─── SOURCE MATERIAL ───

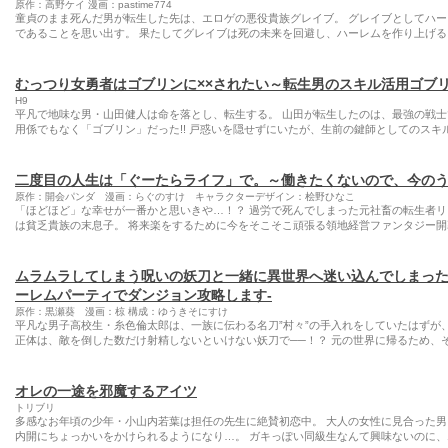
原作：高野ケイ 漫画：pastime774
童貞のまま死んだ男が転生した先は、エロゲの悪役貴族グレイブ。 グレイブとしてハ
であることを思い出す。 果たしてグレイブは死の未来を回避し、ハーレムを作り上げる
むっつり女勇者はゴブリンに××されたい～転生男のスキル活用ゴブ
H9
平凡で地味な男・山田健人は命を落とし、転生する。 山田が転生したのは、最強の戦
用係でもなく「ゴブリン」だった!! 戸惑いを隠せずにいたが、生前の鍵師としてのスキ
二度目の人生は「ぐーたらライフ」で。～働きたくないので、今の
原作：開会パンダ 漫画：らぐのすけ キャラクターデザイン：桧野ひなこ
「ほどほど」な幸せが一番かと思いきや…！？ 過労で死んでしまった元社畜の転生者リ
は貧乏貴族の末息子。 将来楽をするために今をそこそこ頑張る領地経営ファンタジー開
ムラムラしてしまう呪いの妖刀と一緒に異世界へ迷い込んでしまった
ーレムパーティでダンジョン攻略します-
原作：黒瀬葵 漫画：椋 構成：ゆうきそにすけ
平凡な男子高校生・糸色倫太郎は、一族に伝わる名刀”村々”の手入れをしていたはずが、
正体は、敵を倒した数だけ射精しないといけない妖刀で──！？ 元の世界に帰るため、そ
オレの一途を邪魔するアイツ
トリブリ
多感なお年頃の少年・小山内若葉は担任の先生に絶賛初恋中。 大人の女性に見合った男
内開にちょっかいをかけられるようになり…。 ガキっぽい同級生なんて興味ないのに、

───
─── SOURCE MATERIAL ───

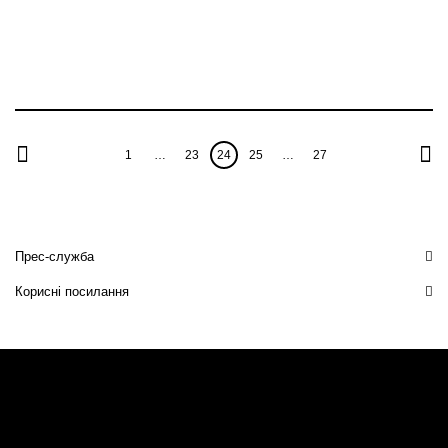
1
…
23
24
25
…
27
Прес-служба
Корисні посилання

───

In the listing above, find the line containing "童貞のまま死んだ男が転生した先は、エロゲの悪役貴族グレイブ。 グレイブとしてハ" and the line containing "平凡な男子高校生・糸色倫太郎", then retype both and every line between them exactly, with nothing else.

**REPLY TO THE TASK**
童貞のまま死んだ男が転生した先は、エロゲの悪役貴族グレイブ。 グレイブとしてハ
であることを思い出す。 果たしてグレイブは死の未来を回避し、ハーレムを作り上げる
むっつり女勇者はゴブリンに××されたい～転生男のスキル活用ゴブ
H9
平凡で地味な男・山田健人は命を落とし、転生する。 山田が転生したのは、最強の戦
用係でもなく「ゴブリン」だった!! 戸惑いを隠せずにいたが、生前の鍵師としてのスキ
二度目の人生は「ぐーたらライフ」で。～働きたくないので、今の
原作：開会パンダ 漫画：らぐのすけ キャラクターデザイン：桧野ひなこ
「ほどほど」な幸せが一番かと思いきや…！？ 過労で死んでしまった元社畜の転生者リ
は貧乏貴族の末息子。 将来楽をするために今をそこそこ頑張る領地経営ファンタジー開
ムラムラしてしまう呪いの妖刀と一緒に異世界へ迷い込んでしまった
ーレムパーティでダンジョン攻略します-
原作：黒瀬葵 漫画：椋 構成：ゆうきそにすけ
平凡な男子高校生・糸色倫太郎は、一族に伝わる名刀”村々”の手入れをしていたはずが、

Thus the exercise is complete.